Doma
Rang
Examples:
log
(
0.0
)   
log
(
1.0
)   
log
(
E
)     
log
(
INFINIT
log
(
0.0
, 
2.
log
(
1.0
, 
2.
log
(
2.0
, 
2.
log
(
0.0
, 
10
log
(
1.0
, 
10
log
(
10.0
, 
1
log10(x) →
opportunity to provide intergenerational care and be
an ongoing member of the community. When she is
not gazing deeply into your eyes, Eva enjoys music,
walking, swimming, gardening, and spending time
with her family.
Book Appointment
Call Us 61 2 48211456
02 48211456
• • • • •
* [Instructions for the task]
Exactly as they stand above, write out the entries.

* [Response area]
Doma
Rang
Examples:
log
(
0.0
)   
log
(
1.0
)   
log
(
E
)     
log
(
INFINIT
log
(
0.0
, 
2.
log
(
1.0
, 
2.
log
(
2.0
, 
2.
log
(
0.0
, 
10
log
(
1.0
, 
10
log
(
10.0
, 
1
log10(x) →
opportunity to provide intergenerational care and be
an ongoing member of the community. When she is
not gazing deeply into your eyes, Eva enjoys music,
walking, swimming, gardening, and spending time
with her family.
Book Appointment
Call Us 61 2 48211456
02 48211456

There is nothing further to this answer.